I hear over and over the cry for "campaign finance reform,"  but I now see that it won't help, and here is why.  Ask yourself what creates a market?  It's a demand for something on one hand and a supplier of that something on the other.  It takes a supply and a demand to create a market.  Now when a political campaign accepts that it must compete in our commercial reality its strategy has already been fixed in a fundamental way.  That is, create effective memorable sound bytes and play them to the most people for the least dollars.  We are responsible, you and I, for creating that demand, and we shouldn't blame our media industry for stepping up to supply it.  They are just doing what all good capitalists do.  But we all see what kind of government is being grown in the soil of this culture.
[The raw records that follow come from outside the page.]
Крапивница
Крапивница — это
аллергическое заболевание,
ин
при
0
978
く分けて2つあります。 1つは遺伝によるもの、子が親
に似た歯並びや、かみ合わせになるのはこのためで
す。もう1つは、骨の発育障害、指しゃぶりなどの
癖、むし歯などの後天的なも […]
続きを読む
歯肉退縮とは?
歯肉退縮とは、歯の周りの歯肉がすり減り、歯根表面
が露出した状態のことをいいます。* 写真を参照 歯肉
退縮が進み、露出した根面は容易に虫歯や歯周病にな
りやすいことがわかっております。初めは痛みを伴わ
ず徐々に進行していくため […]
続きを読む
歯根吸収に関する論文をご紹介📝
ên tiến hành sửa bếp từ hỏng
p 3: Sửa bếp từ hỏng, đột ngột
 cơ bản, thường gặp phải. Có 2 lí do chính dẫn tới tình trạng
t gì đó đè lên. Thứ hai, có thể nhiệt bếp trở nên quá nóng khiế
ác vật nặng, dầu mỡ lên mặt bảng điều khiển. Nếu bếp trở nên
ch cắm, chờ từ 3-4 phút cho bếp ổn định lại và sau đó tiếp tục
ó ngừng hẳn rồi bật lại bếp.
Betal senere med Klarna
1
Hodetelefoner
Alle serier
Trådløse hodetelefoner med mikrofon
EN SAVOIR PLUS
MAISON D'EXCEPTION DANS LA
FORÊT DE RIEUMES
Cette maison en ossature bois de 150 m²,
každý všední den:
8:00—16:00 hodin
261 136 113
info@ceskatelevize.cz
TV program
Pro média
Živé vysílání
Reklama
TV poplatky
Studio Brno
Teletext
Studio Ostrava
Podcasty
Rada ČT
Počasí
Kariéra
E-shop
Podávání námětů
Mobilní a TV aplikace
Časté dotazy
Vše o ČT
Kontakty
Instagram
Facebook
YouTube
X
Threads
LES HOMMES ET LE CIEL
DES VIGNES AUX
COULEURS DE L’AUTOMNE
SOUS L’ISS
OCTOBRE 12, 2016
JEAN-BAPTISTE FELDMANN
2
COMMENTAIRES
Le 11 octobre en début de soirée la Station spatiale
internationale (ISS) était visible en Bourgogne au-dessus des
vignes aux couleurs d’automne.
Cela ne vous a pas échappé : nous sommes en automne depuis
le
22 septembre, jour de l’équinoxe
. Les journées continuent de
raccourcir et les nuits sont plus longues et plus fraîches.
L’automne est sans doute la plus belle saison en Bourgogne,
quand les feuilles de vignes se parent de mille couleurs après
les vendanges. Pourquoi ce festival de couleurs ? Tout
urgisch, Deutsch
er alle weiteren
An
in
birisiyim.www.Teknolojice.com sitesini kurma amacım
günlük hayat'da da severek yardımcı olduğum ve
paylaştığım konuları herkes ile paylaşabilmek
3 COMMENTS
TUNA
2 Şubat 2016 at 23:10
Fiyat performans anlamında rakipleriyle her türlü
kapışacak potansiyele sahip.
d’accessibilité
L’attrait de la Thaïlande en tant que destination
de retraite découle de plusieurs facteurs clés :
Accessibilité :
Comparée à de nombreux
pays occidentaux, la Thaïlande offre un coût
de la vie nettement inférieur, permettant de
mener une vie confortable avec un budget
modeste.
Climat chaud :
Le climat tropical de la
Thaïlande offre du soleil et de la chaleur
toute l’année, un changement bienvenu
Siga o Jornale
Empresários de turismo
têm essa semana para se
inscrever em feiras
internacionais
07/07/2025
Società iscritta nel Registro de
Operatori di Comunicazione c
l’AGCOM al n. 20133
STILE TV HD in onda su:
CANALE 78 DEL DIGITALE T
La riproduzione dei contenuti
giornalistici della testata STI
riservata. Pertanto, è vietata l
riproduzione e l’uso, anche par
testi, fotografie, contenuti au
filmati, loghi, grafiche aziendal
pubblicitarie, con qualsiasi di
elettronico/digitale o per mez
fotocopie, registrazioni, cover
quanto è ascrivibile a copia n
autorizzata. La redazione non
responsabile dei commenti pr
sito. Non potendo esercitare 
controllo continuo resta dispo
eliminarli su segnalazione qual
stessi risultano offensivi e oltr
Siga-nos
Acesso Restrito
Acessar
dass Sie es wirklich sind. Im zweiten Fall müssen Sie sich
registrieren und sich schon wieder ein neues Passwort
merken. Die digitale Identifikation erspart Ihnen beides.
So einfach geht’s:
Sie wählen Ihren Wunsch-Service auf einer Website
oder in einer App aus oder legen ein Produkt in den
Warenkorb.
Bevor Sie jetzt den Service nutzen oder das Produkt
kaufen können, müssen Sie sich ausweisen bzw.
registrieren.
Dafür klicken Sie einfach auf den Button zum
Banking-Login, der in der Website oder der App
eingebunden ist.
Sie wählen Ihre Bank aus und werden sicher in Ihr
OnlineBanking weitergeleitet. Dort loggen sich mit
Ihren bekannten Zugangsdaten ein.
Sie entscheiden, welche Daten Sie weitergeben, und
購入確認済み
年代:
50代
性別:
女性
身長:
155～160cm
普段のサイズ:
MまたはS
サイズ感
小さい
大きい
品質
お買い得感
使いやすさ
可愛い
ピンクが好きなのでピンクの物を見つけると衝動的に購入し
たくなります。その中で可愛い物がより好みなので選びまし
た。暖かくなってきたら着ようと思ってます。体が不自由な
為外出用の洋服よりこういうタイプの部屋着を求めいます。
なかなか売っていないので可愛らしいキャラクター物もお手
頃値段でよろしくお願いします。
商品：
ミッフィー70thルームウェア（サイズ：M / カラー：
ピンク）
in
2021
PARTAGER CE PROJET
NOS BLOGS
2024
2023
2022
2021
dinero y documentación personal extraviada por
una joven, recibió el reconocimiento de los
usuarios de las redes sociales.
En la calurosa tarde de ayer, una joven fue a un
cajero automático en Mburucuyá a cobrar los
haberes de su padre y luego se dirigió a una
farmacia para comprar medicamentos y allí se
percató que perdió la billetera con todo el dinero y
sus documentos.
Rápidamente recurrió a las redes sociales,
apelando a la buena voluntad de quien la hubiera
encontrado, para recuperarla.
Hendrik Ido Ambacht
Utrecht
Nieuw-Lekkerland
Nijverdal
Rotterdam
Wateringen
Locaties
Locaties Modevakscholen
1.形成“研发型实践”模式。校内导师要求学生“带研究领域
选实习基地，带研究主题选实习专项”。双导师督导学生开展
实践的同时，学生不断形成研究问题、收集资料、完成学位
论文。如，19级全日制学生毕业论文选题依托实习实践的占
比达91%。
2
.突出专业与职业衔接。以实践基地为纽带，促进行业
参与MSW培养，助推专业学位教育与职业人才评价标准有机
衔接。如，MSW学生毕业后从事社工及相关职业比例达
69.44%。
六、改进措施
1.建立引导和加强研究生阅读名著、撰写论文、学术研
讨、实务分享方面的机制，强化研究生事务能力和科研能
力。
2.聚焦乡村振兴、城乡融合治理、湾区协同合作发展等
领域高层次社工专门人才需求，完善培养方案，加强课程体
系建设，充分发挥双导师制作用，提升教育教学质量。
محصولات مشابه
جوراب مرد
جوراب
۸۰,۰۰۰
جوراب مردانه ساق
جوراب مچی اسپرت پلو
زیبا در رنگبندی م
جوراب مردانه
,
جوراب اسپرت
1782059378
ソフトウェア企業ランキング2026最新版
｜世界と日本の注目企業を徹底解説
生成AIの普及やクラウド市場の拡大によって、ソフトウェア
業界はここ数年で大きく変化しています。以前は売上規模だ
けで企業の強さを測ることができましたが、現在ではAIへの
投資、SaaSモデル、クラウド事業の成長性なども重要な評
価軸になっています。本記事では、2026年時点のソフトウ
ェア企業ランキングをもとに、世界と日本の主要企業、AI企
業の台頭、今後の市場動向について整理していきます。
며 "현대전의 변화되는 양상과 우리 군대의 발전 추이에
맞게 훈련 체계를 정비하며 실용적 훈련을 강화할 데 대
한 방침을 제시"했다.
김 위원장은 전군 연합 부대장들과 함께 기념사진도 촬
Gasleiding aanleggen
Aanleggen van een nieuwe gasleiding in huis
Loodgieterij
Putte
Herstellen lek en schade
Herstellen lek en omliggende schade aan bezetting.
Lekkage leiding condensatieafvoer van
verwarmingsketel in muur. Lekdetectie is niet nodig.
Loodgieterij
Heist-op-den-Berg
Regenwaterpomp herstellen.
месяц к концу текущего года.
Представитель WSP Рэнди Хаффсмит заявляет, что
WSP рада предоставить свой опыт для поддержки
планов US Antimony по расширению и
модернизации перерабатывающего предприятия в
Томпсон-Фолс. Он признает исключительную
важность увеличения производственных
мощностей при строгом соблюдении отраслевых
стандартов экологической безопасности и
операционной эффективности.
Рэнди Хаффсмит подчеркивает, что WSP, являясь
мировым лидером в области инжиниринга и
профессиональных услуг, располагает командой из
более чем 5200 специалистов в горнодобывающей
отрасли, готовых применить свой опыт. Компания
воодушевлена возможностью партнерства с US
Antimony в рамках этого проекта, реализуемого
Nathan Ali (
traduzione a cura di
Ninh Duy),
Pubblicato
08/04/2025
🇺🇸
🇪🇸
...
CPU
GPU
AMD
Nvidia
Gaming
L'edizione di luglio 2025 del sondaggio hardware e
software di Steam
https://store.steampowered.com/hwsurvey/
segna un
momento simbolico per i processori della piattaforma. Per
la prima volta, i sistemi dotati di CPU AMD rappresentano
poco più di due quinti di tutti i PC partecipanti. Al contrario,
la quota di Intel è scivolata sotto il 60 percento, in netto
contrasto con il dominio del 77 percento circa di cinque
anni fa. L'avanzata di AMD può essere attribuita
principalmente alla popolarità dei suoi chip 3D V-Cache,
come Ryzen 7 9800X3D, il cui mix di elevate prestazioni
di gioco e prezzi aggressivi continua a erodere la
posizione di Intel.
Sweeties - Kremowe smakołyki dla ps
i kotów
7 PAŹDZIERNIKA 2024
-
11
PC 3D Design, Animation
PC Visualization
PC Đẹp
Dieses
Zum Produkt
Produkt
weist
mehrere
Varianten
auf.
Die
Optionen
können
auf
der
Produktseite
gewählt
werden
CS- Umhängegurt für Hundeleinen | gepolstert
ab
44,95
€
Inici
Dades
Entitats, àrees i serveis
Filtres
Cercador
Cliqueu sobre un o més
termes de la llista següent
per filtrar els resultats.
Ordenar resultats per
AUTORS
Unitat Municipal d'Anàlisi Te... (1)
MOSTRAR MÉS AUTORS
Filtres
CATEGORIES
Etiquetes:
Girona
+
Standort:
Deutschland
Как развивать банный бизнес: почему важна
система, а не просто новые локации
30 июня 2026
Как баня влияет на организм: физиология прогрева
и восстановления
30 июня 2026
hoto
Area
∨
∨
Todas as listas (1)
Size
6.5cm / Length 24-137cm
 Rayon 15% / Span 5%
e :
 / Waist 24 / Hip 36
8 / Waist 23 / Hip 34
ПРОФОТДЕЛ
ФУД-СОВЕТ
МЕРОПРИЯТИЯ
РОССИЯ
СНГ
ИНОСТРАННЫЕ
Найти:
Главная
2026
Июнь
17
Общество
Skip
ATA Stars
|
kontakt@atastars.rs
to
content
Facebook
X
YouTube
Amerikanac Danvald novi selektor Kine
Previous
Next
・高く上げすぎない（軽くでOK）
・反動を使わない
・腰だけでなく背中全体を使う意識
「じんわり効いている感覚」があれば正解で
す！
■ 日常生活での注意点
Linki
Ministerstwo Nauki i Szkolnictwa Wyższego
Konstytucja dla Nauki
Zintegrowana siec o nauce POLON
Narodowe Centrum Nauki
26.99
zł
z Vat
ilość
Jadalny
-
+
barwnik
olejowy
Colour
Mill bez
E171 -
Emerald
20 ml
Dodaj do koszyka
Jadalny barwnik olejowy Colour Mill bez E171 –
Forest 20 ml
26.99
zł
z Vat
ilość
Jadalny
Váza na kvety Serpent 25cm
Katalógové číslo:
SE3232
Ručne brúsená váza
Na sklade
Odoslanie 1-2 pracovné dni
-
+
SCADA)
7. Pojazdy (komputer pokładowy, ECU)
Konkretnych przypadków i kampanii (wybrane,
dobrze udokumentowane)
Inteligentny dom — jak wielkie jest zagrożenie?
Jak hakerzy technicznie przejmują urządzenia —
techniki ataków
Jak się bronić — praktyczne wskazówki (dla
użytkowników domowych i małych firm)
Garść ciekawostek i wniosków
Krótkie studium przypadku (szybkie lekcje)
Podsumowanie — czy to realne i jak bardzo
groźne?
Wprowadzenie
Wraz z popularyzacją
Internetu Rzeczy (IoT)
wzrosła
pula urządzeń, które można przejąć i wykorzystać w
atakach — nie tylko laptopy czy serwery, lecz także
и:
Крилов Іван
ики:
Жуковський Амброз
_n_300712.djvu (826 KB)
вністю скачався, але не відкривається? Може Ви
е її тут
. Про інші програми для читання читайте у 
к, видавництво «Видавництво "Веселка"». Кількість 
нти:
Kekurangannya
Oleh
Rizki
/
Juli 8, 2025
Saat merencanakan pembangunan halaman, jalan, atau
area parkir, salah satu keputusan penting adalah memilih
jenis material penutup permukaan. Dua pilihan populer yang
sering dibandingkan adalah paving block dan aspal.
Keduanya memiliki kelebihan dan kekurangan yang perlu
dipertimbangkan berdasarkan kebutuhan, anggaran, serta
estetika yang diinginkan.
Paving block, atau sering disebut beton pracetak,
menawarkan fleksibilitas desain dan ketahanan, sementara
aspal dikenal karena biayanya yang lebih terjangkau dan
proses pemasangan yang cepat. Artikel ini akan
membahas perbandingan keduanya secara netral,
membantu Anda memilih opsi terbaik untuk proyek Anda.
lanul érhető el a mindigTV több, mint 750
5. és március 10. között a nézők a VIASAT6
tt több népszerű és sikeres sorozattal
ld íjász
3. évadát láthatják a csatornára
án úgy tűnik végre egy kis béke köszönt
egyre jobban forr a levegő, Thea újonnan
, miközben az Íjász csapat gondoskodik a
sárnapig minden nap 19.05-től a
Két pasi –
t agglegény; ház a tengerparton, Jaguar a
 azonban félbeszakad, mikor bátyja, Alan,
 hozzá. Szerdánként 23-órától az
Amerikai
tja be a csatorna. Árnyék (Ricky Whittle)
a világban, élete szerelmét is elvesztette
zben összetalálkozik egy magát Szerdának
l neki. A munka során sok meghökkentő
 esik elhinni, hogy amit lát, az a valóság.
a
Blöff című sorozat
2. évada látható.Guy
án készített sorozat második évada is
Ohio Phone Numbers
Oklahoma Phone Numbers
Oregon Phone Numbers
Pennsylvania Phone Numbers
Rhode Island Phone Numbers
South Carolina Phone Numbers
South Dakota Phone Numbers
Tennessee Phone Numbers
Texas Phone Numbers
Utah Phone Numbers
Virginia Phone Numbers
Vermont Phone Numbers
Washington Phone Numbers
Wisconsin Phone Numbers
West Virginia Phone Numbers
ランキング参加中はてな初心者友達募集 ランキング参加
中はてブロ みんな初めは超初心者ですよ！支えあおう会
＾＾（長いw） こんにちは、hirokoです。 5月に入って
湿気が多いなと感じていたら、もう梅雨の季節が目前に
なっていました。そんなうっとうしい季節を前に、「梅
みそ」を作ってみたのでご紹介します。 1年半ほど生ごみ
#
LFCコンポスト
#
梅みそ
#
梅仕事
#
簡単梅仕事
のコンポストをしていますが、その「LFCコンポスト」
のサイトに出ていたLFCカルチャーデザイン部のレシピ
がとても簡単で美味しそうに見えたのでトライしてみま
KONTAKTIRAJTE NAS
We may think we're demanding transparency, but we're really demanding something completely different and much darker.  It is the true elephant in the room.  You and I must end the demand, turn off the commercials and find better, more productive ways of informing ourselves about the issues and people addressing them.  When we are willing to accept this responsibility, it won't take long for the media to respond, or our government for that matter, their livelihoods depend on it.  We should stop blaming Congress and look to our own capabilities in this matter.  We are not required to watch commercials just because there is an endless supply of them!

~Maze

Monday, August 9, 2010

Understanding conservativism and liberalism

I heard an excellent discussion this morning between conservative and liberal scholars. The moderator asked the representative from the American Enterprise Institute "why are you a conservative?" The answer was:

I believe in individual liberty. A government should only have the powers required to protect personal freedom. But that freedom must not be allowed to go so far as to hurt other individuals in the society, hence liberty and justice for all.

Then the moderator asked the representative from Progressive Policy Institute "why are you a liberal?" The answer was:

I believe a society is only as strong as each individual's sense of responsibility to the community. A government must be entrusted with the power to implement policies that cultivate and nurture such a culture of activists.

The more I reflect on these answers, the better I like them!